The film hangs the story of the sit-in on student romance and forays for food. Simon's movements around campus seem a bit difficult to reconcile with the situation. Despite the opposition, it seems bewilderingly easy for him to move to and from the occupied buildings. He even continues to attend rowing practices. Despite heavy security, our protagonist also gains easy access to an unoccupied Dean's office, and has a conversation with his secretary.
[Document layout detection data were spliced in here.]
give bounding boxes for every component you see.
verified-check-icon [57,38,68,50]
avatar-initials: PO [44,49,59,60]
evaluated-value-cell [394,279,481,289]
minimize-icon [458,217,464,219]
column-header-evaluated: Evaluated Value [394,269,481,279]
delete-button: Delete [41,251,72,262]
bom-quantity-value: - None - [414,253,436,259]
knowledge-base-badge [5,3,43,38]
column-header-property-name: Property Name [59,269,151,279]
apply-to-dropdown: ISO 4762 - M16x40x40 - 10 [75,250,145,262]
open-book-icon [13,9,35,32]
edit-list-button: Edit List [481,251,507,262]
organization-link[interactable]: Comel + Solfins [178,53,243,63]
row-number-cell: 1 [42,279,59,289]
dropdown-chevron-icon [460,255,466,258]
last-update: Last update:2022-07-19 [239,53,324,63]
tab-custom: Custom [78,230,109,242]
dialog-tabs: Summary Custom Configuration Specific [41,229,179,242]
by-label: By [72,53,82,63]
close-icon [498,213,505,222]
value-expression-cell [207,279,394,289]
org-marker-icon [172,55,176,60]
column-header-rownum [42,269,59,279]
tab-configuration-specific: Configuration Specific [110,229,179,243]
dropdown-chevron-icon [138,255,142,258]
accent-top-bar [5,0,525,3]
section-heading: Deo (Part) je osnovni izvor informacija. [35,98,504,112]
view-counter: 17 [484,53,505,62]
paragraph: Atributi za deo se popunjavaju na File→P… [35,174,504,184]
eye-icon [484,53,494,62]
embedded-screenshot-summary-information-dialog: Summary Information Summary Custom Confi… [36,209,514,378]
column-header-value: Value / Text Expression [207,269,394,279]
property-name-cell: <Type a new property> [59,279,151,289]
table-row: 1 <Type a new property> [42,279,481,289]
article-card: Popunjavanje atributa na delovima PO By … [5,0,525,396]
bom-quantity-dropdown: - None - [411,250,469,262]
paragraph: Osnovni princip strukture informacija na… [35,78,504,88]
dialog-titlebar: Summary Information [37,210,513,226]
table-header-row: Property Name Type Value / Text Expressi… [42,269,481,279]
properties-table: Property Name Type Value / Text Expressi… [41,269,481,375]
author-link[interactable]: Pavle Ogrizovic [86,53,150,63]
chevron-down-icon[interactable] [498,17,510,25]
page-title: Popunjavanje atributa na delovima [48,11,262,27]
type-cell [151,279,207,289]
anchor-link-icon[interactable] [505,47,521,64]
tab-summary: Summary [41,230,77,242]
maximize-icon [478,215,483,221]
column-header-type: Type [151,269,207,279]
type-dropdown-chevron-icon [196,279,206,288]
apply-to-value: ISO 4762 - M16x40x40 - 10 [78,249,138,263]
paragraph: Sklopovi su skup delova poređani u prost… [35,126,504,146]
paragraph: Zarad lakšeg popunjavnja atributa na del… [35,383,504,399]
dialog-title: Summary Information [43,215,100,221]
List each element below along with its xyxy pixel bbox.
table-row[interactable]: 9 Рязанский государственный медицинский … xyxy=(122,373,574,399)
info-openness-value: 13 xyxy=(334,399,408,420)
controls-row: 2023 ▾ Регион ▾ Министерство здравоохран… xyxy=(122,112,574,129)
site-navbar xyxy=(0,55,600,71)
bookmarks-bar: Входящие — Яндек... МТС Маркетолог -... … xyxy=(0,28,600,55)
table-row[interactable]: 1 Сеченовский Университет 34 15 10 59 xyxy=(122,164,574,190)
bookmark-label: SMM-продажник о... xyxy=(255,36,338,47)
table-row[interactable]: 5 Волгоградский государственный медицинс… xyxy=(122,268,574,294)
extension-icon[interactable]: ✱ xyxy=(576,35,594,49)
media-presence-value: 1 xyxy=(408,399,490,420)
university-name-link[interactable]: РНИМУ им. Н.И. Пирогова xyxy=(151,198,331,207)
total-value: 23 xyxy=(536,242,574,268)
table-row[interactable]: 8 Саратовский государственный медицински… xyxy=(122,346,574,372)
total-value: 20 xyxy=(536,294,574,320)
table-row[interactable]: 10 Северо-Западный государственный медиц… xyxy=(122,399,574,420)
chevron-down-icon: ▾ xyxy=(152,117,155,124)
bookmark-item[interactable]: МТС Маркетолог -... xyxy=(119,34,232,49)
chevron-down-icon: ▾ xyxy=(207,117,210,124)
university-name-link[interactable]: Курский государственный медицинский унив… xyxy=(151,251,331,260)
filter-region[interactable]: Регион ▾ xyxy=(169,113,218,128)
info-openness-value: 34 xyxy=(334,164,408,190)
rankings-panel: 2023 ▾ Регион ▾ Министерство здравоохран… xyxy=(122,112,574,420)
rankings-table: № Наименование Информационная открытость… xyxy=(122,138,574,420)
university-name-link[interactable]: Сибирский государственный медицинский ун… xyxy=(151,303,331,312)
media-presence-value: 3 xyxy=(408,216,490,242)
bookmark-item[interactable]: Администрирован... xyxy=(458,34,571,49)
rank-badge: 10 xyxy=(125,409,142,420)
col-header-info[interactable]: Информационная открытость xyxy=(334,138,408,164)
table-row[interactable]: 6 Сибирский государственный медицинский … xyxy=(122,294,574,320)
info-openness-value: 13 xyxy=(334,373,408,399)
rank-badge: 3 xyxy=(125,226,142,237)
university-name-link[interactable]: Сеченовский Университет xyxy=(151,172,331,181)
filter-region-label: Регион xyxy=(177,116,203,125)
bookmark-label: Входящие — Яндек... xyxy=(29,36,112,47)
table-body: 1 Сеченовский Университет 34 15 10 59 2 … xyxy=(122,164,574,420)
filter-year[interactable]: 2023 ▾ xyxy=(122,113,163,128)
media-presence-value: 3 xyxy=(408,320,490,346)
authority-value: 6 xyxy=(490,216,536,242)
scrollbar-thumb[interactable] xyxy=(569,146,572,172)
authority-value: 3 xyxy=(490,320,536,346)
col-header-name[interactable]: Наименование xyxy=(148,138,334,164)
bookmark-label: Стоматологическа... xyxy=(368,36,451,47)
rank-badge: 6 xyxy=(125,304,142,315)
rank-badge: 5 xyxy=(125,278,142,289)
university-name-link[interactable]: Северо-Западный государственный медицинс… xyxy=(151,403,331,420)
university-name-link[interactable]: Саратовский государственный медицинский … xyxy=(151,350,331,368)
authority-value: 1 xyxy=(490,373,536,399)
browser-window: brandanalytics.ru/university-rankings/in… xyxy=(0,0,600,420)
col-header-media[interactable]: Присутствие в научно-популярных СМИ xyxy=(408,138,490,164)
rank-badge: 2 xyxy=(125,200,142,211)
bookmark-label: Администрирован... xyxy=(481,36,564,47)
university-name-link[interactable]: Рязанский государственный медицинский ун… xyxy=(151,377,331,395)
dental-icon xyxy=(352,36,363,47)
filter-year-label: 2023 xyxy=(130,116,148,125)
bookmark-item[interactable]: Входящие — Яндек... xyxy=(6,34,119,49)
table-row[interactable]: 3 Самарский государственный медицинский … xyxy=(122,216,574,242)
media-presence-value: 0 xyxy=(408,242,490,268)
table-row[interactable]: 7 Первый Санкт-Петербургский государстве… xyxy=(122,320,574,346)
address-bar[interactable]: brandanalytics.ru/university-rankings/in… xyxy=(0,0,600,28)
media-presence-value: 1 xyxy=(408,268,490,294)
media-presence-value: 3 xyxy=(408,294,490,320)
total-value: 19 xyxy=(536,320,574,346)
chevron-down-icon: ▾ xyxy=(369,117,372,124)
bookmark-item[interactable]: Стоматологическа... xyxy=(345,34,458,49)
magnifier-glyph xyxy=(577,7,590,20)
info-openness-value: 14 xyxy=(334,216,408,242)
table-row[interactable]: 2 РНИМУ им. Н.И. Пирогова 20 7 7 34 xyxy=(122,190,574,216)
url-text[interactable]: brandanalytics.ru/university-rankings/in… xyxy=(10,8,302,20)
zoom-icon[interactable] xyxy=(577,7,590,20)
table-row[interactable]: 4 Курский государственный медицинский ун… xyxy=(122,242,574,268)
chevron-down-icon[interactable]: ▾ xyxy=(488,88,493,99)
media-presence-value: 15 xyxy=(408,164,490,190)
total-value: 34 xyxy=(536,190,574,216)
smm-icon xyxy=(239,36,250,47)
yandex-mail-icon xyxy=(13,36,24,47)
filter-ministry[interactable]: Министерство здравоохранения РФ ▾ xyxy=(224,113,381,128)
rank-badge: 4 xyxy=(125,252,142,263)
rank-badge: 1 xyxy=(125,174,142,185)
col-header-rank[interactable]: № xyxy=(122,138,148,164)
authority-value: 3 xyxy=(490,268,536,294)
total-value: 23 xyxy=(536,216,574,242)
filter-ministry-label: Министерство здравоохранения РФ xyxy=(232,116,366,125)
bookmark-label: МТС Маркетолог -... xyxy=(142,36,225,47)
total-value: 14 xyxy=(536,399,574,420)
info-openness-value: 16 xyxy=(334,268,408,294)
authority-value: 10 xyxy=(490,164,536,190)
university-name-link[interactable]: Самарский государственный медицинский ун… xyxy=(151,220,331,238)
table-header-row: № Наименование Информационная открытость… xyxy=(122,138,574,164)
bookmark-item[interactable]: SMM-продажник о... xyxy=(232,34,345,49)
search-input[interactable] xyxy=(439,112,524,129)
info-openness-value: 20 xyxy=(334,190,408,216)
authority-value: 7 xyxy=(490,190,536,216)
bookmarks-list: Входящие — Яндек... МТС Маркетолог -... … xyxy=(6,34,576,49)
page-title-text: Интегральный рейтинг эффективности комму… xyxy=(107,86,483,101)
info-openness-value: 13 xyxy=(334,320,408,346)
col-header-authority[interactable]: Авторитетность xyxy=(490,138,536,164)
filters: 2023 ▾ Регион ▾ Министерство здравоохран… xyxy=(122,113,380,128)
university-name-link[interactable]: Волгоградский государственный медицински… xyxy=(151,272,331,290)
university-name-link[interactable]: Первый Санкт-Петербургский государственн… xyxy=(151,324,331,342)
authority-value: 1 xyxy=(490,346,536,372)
The film captures with the same ambiguity as the novel the feelings of the era. We're reminded of genuine causes of discontent. At the same time, we see the difficulties of organizing a large group, especially one opposed to conventional notions of authority. We also learn that some male radicals have joined the protest for the "chicks," and we hear the worry that someone's "pants are too new" to be radically chic. Simon's new girlfriend Linda (Kim Darby) is surprised to discover that Simon doesn't do drugs; then we learn that she doesn't, either. The pair ask for food donations from an apparently terrified store owner. He'll gladly give it to the protesters if they pretend to rob him, presumably so he can claim the loss on his insurance.
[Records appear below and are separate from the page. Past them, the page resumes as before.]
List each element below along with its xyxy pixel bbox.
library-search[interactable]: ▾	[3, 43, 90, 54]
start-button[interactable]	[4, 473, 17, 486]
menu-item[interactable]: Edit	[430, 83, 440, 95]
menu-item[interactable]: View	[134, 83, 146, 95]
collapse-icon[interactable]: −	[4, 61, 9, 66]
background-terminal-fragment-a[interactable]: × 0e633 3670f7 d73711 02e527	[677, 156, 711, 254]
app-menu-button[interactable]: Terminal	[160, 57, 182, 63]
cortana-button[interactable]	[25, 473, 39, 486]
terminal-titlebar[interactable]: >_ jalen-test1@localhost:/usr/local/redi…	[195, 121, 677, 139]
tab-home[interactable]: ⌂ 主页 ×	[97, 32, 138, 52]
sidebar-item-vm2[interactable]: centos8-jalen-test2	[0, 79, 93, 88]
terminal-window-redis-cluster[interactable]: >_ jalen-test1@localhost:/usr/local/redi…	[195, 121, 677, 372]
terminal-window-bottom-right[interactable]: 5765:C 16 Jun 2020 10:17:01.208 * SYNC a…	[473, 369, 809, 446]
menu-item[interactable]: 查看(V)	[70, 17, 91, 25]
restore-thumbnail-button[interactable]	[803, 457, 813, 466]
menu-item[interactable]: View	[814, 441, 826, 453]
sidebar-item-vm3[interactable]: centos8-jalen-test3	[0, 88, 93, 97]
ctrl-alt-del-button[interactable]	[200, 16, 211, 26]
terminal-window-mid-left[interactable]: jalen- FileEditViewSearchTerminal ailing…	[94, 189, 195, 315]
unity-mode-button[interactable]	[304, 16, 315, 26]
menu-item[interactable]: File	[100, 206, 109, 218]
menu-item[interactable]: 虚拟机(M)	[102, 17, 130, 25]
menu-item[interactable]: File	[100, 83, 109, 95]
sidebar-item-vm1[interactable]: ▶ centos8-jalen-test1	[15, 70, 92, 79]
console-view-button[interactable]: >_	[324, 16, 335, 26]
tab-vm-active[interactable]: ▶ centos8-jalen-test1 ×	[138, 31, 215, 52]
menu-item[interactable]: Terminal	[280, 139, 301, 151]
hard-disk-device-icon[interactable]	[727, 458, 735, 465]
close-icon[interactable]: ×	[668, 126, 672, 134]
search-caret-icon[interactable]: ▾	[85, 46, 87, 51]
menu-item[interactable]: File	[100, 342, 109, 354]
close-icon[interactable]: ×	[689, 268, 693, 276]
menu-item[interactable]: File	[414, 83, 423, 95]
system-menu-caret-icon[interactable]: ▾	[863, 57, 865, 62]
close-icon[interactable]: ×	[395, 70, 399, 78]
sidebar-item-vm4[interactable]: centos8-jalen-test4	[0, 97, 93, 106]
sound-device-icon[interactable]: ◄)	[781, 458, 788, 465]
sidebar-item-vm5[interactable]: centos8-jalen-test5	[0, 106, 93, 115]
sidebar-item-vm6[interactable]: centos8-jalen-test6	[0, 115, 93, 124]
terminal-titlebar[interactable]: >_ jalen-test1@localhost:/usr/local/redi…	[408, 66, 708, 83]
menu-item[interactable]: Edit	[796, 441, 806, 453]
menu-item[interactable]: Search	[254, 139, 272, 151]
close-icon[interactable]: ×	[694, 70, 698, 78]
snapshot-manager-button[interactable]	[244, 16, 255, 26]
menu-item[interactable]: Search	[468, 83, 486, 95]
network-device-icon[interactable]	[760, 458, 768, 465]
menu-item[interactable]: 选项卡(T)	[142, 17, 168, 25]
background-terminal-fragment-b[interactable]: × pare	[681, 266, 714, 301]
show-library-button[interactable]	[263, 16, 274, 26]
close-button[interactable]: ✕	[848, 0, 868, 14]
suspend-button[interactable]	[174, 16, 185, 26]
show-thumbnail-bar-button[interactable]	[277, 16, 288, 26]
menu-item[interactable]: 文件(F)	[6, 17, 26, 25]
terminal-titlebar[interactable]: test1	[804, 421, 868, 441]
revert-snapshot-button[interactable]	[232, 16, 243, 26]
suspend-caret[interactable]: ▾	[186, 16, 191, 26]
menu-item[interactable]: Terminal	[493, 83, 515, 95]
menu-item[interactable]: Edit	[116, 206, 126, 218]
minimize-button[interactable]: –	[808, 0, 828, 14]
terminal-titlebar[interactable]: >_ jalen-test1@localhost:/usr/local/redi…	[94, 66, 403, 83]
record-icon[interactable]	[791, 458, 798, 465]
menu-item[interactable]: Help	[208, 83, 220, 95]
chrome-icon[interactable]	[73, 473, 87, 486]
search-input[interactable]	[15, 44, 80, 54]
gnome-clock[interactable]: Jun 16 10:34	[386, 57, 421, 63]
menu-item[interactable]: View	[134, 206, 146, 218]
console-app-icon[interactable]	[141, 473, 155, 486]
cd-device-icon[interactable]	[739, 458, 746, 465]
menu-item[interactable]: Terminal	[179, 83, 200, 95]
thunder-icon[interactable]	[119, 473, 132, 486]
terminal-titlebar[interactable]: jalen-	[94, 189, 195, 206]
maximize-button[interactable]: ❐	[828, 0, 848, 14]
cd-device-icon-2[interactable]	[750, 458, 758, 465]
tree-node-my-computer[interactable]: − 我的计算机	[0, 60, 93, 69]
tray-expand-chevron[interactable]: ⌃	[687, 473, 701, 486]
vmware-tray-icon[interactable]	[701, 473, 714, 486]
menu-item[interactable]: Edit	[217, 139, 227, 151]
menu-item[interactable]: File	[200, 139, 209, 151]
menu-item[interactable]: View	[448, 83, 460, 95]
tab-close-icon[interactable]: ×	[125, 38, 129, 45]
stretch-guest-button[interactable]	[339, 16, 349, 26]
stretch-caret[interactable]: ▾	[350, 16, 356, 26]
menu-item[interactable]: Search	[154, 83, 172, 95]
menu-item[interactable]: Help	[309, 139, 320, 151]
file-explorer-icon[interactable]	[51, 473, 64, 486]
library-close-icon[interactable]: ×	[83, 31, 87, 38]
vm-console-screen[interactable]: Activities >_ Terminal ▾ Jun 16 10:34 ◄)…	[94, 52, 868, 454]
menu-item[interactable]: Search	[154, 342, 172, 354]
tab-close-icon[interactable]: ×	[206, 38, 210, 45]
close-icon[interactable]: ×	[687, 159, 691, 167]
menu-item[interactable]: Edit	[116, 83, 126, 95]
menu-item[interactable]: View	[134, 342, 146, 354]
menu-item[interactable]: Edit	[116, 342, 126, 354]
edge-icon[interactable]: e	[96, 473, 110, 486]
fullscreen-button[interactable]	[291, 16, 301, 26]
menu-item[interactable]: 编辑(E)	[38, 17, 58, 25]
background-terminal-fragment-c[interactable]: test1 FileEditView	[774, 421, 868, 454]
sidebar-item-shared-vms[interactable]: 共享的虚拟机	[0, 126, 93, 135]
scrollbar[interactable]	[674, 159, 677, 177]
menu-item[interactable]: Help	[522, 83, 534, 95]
Simon and Linda also find their views challenged when they encounter actual, workaday members of the community on whose behalf they are protesting. Both feel fear and paranoia when Black men approach them in a park, and they learn very quickly (if they did not already know) that not every victim of racism feels ready to embrace each middle-class White rebel who comes along. Kunen had written that the police view all protesters as "niggers," but when armed forces move to break the student occupation, they single out Black protesters first for violence.
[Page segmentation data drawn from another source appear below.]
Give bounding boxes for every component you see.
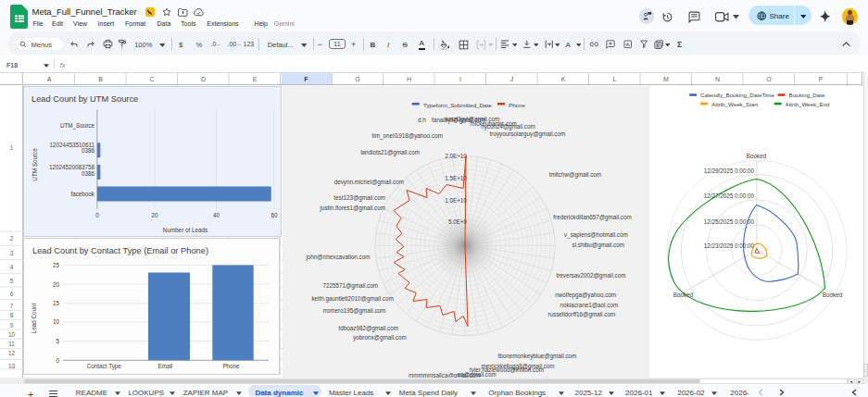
svg-text:20: 20	[53, 280, 60, 287]
svg-text:C: C	[149, 76, 154, 82]
svg-text:H: H	[407, 76, 411, 82]
svg-text:troyyoursolarguy@gmail.com: troyyoursolarguy@gmail.com	[490, 130, 566, 138]
svg-text:tdboaz982@gmail.com: tdboaz982@gmail.com	[338, 325, 398, 332]
svg-text:nycohz4@gmail.com: nycohz4@gmail.com	[481, 122, 535, 130]
svg-text:UTM_Source: UTM_Source	[60, 122, 95, 130]
svg-text:0386: 0386	[82, 170, 95, 177]
svg-text:10: 10	[53, 318, 60, 325]
svg-text:Booked: Booked	[822, 292, 842, 298]
svg-text:N: N	[715, 76, 720, 82]
svg-text:0: 0	[95, 212, 99, 218]
svg-text:40: 40	[213, 212, 220, 218]
svg-text:P: P	[819, 76, 824, 82]
svg-text:Phone: Phone	[222, 362, 240, 368]
svg-text:Lead Count by Contact Type (Em: Lead Count by Contact Type (Email or Pho…	[32, 246, 208, 255]
svg-text:test123@gmail.com: test123@gmail.com	[333, 193, 385, 201]
svg-text:20: 20	[151, 212, 158, 218]
svg-text:tbonemonkeyblue@gmail.com: tbonemonkeyblue@gmail.com	[497, 353, 576, 360]
svg-text:Booked: Booked	[746, 153, 766, 159]
svg-text:12/29/2025 0:00:00: 12/29/2025 0:00:00	[703, 167, 754, 173]
svg-text:11: 11	[8, 341, 15, 347]
svg-text:5.0E+9: 5.0E+9	[448, 217, 468, 224]
svg-text:rromero195@gmail.com: rromero195@gmail.com	[323, 306, 386, 314]
svg-text:L: L	[613, 76, 617, 82]
svg-text:v_sapiens@hotmail.com: v_sapiens@hotmail.com	[564, 231, 628, 239]
svg-text:d.h: d.h	[418, 117, 426, 123]
svg-text:landlots21@gmail.com: landlots21@gmail.com	[360, 148, 420, 155]
svg-text:Attrib_Week_End: Attrib_Week_End	[785, 100, 830, 106]
svg-text:1: 1	[10, 144, 14, 151]
svg-text:russelldorff16@gmail.com: russelldorff16@gmail.com	[547, 311, 615, 318]
svg-text:Lead Count by UTM Source: Lead Count by UTM Source	[31, 94, 138, 104]
svg-text:Booking_Date: Booking_Date	[788, 92, 824, 98]
svg-text:tmitchw@gmail.com: tmitchw@gmail.com	[549, 170, 601, 178]
svg-text:7: 7	[10, 303, 14, 309]
svg-text:25: 25	[53, 262, 60, 268]
svg-text:nwolfepga@yahoo.com: nwolfepga@yahoo.com	[555, 292, 616, 299]
svg-text:Phone: Phone	[509, 101, 525, 107]
svg-text:ca@gmail.com: ca@gmail.com	[458, 371, 497, 378]
svg-text:12: 12	[8, 350, 16, 356]
svg-text:12/25/2025 0:00:00: 12/25/2025 0:00:00	[703, 217, 754, 224]
svg-text:Contact Type: Contact Type	[87, 362, 121, 369]
svg-text:O: O	[766, 76, 772, 82]
svg-text:Calendly_Booking_DateTime: Calendly_Booking_DateTime	[700, 92, 774, 98]
svg-text:D: D	[201, 76, 206, 82]
svg-text:6: 6	[10, 291, 14, 297]
svg-text:I: I	[459, 76, 461, 82]
svg-text:M: M	[663, 76, 669, 82]
svg-text:Booked: Booked	[673, 292, 693, 298]
svg-text:8: 8	[10, 312, 14, 318]
svg-text:Typeform_Submitted_Date: Typeform_Submitted_Date	[423, 101, 492, 107]
svg-text:justin.flores1@gmail.com: justin.flores1@gmail.com	[320, 204, 385, 211]
svg-text:4: 4	[10, 264, 14, 270]
svg-text:12/27/2025 0:00:00: 12/27/2025 0:00:00	[703, 192, 754, 199]
svg-text:Email: Email	[158, 362, 173, 368]
svg-text:B: B	[98, 76, 103, 82]
svg-text:2.0E+10: 2.0E+10	[445, 152, 467, 158]
svg-text:sl.shibu@gmail.com: sl.shibu@gmail.com	[572, 242, 623, 249]
svg-text:treversav2002@gmail.com: treversav2002@gmail.com	[556, 271, 625, 279]
svg-text:9: 9	[10, 322, 14, 329]
svg-text:tim_oneil1918@yahoo.com: tim_oneil1918@yahoo.com	[372, 131, 443, 139]
svg-text:13: 13	[8, 363, 16, 369]
svg-text:E: E	[253, 76, 258, 82]
svg-text:15: 15	[53, 300, 60, 306]
svg-text:john@nhexcavation.com: john@nhexcavation.com	[305, 253, 370, 260]
svg-text:facebook: facebook	[70, 191, 94, 197]
svg-text:UTM Source: UTM Source	[31, 148, 38, 181]
svg-text:0386: 0386	[82, 147, 95, 154]
svg-text:0: 0	[56, 356, 59, 363]
svg-text:60: 60	[270, 212, 278, 218]
svg-text:3: 3	[10, 250, 14, 256]
svg-text:A: A	[47, 76, 52, 82]
svg-text:1.5E+10: 1.5E+10	[445, 174, 467, 180]
svg-text:5: 5	[56, 338, 59, 344]
svg-text:frederickdillan657@gmail.com: frederickdillan657@gmail.com	[553, 213, 631, 220]
svg-text:keith.gauntlett2010@gmail.com: keith.gauntlett2010@gmail.com	[311, 294, 393, 302]
svg-text:7225571@gmail.com: 7225571@gmail.com	[322, 281, 378, 289]
svg-text:10: 10	[8, 331, 16, 338]
svg-text:5: 5	[10, 278, 14, 284]
svg-text:yobronx@gmail.com: yobronx@gmail.com	[353, 333, 407, 341]
svg-text:K: K	[561, 76, 566, 82]
svg-text:1.0E+10: 1.0E+10	[445, 196, 467, 203]
svg-text:devynn.michel@gmail.com: devynn.michel@gmail.com	[334, 178, 404, 185]
svg-text:Attrib_Week_Start: Attrib_Week_Start	[711, 100, 758, 106]
svg-text:J: J	[510, 76, 514, 82]
svg-text:12/23/2025 0:00:00: 12/23/2025 0:00:00	[703, 242, 754, 248]
svg-text:F: F	[304, 76, 308, 82]
svg-text:nokiacrane1@aol.com: nokiacrane1@aol.com	[560, 302, 618, 308]
svg-text:Number of Leads: Number of Leads	[163, 227, 208, 233]
svg-text:2: 2	[10, 235, 14, 242]
svg-text:G: G	[355, 76, 359, 82]
svg-text:Lead Count: Lead Count	[31, 303, 37, 333]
The film features some effective shots. One of the opening images has been filmed through barb wire. A guerrilla theater group performs as part of the protest, one of many images incorporated with then-unconventional editing. We experience proto-rock video montages and art school flourishes. Director Stuart Hagmann's approach suits the zeitgeist of 1970-- though he seriously overuses the zoom.

The Strawberry Statement features an evocative period soundtrack that includes John Lennon, Buffy St. Marie, and various incarnations of Crosby, Stills, Nash, and Young. (This same soundtrack and its attendant copyright issues have contributed to the film's sporadic releases for home viewing over the years). Hagmann also uses other ambient sounds. Actual news drifts over the radio in the background, including a report on the Tate/LaBianca murders.

The film's pacing suffers a little in the middle, but it boasts a memorable and disturbingly realistic conclusion, meant to raise questions. The violent ending must have seemed very timely indeed, coming one month after the killings at Kent State.


Children of a New Age5

James Simon Kunen went on to become a lawyer and a journalist. He wrote at least three other non-fiction books, and articles for (among other publications) The New Yorker, People, Newsday, and The New York Times Magazine. He remains best remembered for The Strawberry Statement, an authentic piece of an era.

I could find it neither in my local library nor a second-hand book store, and it has become something of a collector's item online. I had to read it at the local university's main library. The battered, musty, first-print relic of another time had been signed out last in 1996.







1. In an interview in the Columbia Spectator.

2. The Beatles released "Strawberry Fields Forever" in February of '67. The Strawberry Alarm Clock's first album and only significant single came along later that year. Lists of drug slang give widely varying meanings for strawberry-related words, most of which likely took their cue from the Beatles' surreal, psychedelic song.

3. A hip and relevant title, in any case, combined with some almost-trippy artwork. The book is a clear attempt to reach out to teens by wrapping typical high school fare in the happening trappings of a few years earlier.

Copies of the book still see service in some Canadian schools.

4. The term was used disparagingly by non-protesters to describe the protesters, though some activists claimed it ironically for themselves.

5. Kunen uses this phrase on page 31 to describe the student activists.